Rasa is not extracting Entity value with hyphen and space

Rasa is not extracting Entity value if it contains a hyphen and space.

NLU Data:-

  • intent: getcurrencyweight examples: |

Ex:- [{‘entity’: ‘account’, ‘start’: 29, ‘end’: 32, ‘confidence_entity’: 0.9999918937683105, ‘value’: ‘GDS’, ‘extractor’: ‘DIETClassifier’}, {‘entity’: ‘account’, ‘start’: 35, ‘end’: 41, ‘confidence_entity’: 0.9999841451644897, ‘value’: ‘Equity’, ‘extractor’: ‘DIETClassifier’}],

The model is trained with “GDS - Equity” (please note the space before/after the hyphen) entity but it is extracting as “GDS” and “Equity” instead of “GDS - Equity”. It doesn’t seem to be a problem with multiple words or hyphen in entity value as I can get the entity “AVIVA CAD1” / "GDS-Equity (no space before/after hyphen). The problem is clearly with the combination of Hyphen and Space.

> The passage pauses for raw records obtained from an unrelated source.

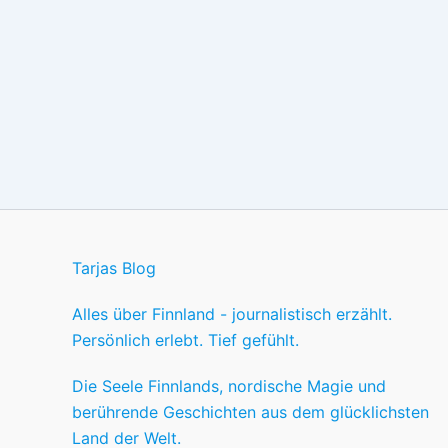
Tarjas Blog
Alles über Finnland - journalistisch erzählt.
Persönlich erlebt. Tief gefühlt.
Die Seele Finnlands, nordische Magie und
berührende Geschichten aus dem glücklichsten
Land der Welt.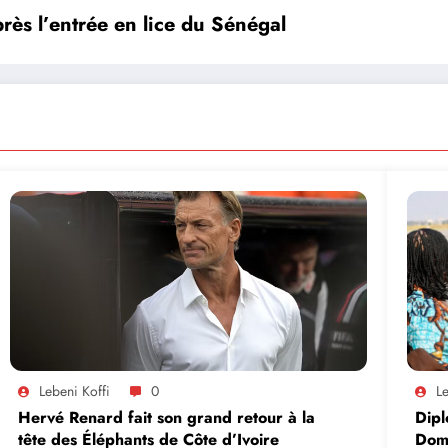
ès l’entrée en lice du Sénégal
Lebeni Koffi
0
Le
Hervé Renard fait son grand retour à la
Dipl
tête des Éléphants de Côte d’Ivoire
Domi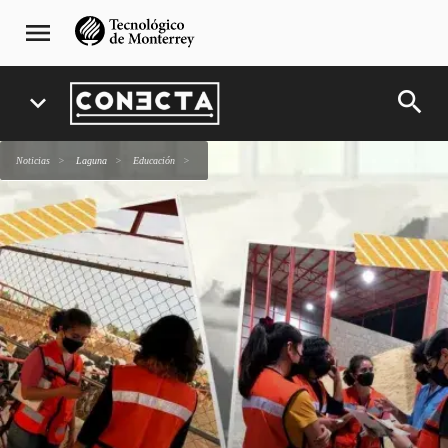
Pasar
navegación
menu
al
principal
contenido
principal
search
expand_more
Noticias
Laguna
Educación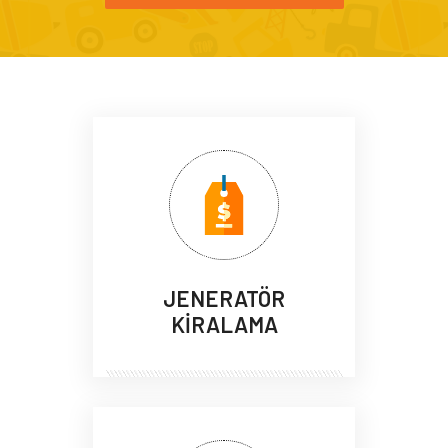
JENERATÖR
KİRALAMA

Here is the version that we are using for Rasa/RasaX/RasaSDK. RasaX:- 0.38.1 Rasa:2.4.3-full
Rasa-sdk:2.4.1

Config.yml:-

language: en pipeline:

  • name: WhitespaceTokenizer
  • name: RegexFeaturizer
  • name: LexicalSyntacticFeaturizer
  • name: CountVectorsFeaturizer OOV_token: oov token_pattern: (?u)\b\w+\b
  • name: CountVectorsFeaturizer analyzer: char_wb min_ngram: 1 max_ngram: 4
  • name: DIETClassifier epochs: 200 ranking_length: 5
  • name: EntitySynonymMapper
  • name: ResponseSelector epochs: 100
  • name: FallbackClassifier threshold: 0.3 policies:
  • name: TEDPolicy max_history: 10 epochs: 20 batch_size:
    • 32
    • 64
  • max_history: 6 name: AugmentedMemoizationPolicy
  • name: RulePolicy core_fallback_threshold: 0.3 core_fallback_action_name: “action_default_fallback” enable_fallback_prediction: True

Would appreciate any suggestions. Thanks

what happens if you remove hyphen: What is the weight of AAL in [GDS Equity](account)?

Hello @Ghostvv,

If I remove hyphen it will extract the entity “GDS Equity”.

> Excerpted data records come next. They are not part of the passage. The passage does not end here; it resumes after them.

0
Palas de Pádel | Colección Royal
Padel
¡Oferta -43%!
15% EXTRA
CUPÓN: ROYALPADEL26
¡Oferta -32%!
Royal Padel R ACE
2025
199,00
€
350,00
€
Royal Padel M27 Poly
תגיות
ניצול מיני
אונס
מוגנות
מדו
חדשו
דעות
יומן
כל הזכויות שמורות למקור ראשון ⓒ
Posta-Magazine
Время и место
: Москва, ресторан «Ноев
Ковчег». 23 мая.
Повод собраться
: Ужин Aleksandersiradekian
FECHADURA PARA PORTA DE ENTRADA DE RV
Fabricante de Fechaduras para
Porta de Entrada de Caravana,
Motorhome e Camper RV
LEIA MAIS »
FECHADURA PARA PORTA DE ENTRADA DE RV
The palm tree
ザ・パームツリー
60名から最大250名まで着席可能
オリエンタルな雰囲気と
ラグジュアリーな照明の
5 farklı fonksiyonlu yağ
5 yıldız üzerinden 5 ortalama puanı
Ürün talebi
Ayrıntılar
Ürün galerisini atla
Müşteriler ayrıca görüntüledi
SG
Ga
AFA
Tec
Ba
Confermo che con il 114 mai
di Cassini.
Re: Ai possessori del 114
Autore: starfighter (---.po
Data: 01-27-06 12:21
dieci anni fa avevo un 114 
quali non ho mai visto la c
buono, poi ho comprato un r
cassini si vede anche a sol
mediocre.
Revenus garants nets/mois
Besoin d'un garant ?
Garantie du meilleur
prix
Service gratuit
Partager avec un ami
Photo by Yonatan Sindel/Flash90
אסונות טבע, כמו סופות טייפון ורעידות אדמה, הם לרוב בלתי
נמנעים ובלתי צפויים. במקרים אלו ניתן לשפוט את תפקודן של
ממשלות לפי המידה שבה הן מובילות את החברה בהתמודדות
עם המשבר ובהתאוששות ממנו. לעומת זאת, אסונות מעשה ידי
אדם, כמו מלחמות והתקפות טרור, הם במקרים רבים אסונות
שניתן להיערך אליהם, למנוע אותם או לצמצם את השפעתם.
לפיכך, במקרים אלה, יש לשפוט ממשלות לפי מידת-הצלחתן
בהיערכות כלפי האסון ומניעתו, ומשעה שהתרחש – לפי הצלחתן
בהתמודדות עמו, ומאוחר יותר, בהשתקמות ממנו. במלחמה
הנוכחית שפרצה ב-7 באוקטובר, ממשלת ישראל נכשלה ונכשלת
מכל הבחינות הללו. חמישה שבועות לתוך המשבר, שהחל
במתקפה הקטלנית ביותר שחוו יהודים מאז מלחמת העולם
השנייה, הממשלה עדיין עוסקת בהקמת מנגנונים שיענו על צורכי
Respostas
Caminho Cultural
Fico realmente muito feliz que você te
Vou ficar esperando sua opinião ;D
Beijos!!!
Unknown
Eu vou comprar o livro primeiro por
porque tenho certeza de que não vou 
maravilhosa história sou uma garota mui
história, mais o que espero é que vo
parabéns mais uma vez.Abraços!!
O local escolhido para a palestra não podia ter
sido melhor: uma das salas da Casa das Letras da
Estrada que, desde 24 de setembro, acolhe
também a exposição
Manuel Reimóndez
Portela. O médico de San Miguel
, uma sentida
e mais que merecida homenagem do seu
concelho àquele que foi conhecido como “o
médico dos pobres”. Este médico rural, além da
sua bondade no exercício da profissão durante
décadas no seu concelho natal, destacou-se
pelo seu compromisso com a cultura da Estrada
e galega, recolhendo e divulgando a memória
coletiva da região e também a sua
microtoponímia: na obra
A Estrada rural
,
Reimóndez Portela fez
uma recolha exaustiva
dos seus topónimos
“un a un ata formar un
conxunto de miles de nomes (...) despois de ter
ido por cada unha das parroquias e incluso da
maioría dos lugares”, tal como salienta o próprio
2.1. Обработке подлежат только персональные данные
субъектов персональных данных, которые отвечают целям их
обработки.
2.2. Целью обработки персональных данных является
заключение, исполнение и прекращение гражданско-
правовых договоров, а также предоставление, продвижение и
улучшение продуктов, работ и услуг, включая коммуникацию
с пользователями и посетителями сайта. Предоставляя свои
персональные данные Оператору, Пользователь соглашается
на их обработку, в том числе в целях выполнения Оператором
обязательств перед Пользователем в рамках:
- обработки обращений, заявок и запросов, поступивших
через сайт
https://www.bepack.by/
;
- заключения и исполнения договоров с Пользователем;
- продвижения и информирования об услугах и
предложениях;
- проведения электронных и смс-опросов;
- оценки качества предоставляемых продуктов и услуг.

{‘entity’: ‘account’, ‘start’: 29, ‘end’: 39, ‘confidence_entity’: 0.9999830722808838, ‘value’: ‘GDS Equity’, ‘extractor’: ‘DIETClassifier’}

As mentioned in my post it is not the problem with multiple words. It’s the combination of Hyphen and Space that is causing the problem. This was working fine in the previous version (RasaX:- 0.32.2 / Rasa:1.9.6-full / Rasa-sdk:1.9.0) . We recently upgraded to the latest version and seeing this issue.

do you see it in rasa x? does it work in rasa open source from command line?

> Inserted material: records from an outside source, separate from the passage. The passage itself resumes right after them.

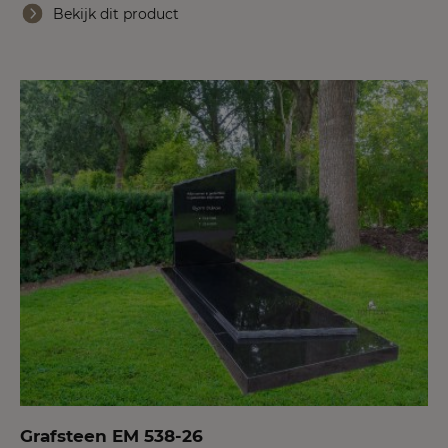
Bekijk dit product
Grafsteen EM 538-26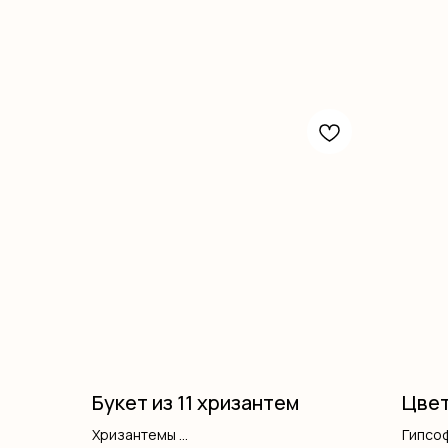
Букет из 11 хризантем
Цвет
Хризантемы
Гипсо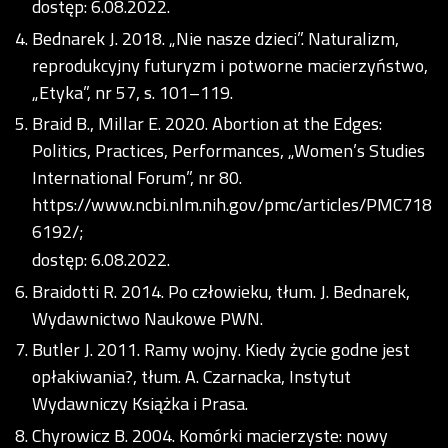
dostęp: 6.08.2022.
Bednarek J. 2018. „Nie nasze dzieci”. Naturalizm,
reprodukcyjny futuryzm i potworne macierzyństwo,
„Etyka”, nr 57, s. 101–119.
Braid B., Millar E. 2020. Abortion at the Edges:
Politics, Practices, Performances, „Women’s Studies
International Forum”, nr 80.
https://www.ncbi.nlm.nih.gov/pmc/articles/PMC718
6192/;
dostęp: 6.08.2022.
Braidotti R. 2014. Po człowieku, tłum. J. Bednarek,
Wydawnictwo Naukowe PWN.
Butler J. 2011. Ramy wojny. Kiedy życie godne jest
opłakiwania?, tłum. A. Czarnacka, Instytut
Wydawniczy Książka i Prasa.
Chyrowicz B. 2004. Komórki macierzyste: nowy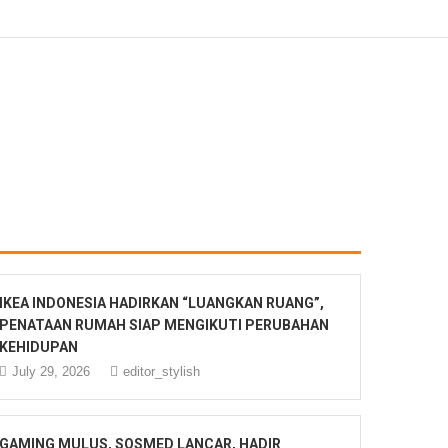
IKEA INDONESIA HADIRKAN “LUANGKAN RUANG”,
PENATAAN RUMAH SIAP MENGIKUTI PERUBAHAN
KEHIDUPAN
July 29, 2026
editor_stylish
GAMING MULUS, SOSMED LANCAR, HADIR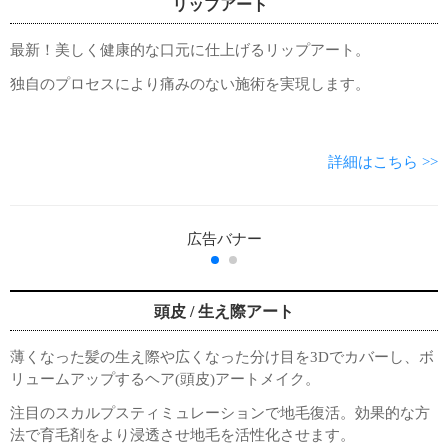
リップアート
最新！美しく健康的な口元に仕上げるリップアート。
独自のプロセスにより痛みのない施術を実現します。
詳細はこちら >>
頭皮 / 生え際アート
薄くなった髪の生え際や広くなった分け目を3Dでカバーし、ボ
リュームアップするヘア(頭皮)アートメイク。
注目のスカルプスティミュレーションで地毛復活。効果的な方
法で育毛剤をより浸透させ地毛を活性化させます。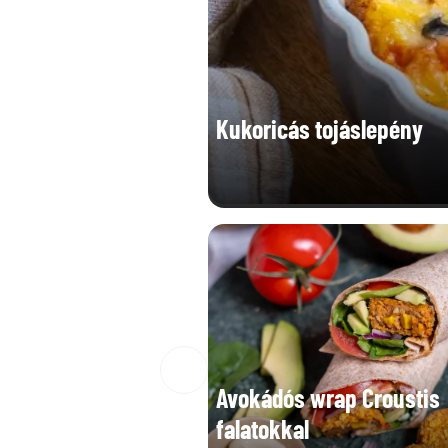
Kukoricás tojáslepény
Avokádós wrap Croustis
falatokkal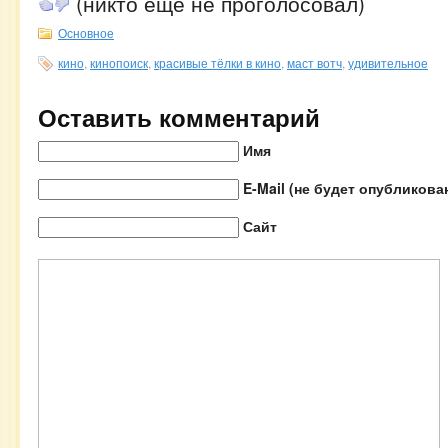
(никто еще не проголосовал)
Основное
кино
,
кинопоиск
,
красивые тёлки в кино
,
маст вотч
,
удивительное
Оставить комментарий
Имя
E-Mail (не будет опубликова
Сайт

I can see it in rasa x and rasa primary server logs.

{‘entity’: ‘account’, ‘start’: 29, ‘end’: 32, ‘confidence_entity’: 0.9999918937683105, ‘value’: ‘GDS’, ‘extractor’: ‘DIETClassifier’}, {‘entity’: ‘account’, ‘start’: 35, ‘end’: 41, ‘confidence_entity’: 0.9999841451644897, ‘value’: ‘Equity’, ‘extractor’: ‘DIETClassifier’}

I noticed the same behavior when I tried from rasa open source command line.

Here is the log. 2021-04-14 08:18:54 DEBUG rasa.core.processor - Received user message ‘What is the weight of AAL in GDS - Equity’ with intent ‘{‘id’: -5174051988714285729, ‘name’: ‘getsecurityweight’, ‘confidence’: 0.9999801516532898}’ and entities ‘[{‘entity’: ‘security’, ‘start’: 22, ‘end’: 25, ‘confidence_entity’: 0.9999903440475464, ‘value’: ‘AAL’, ‘extractor’: ‘DIETClassifier’}, {‘entity’: ‘account’, ‘start’: 29, ‘end’: 32, ‘confidence_entity’: 0.9999918937683105, ‘value’: ‘GDS’, ‘extractor’: ‘DIETClassifier’}, {‘entity’: ‘account’, ‘start’: 35, ‘end’: 41, ‘confidence_entity’: 0.9999841451644897, ‘value’: ‘Equity’, ‘extractor’: ‘DIETClassifier’}]’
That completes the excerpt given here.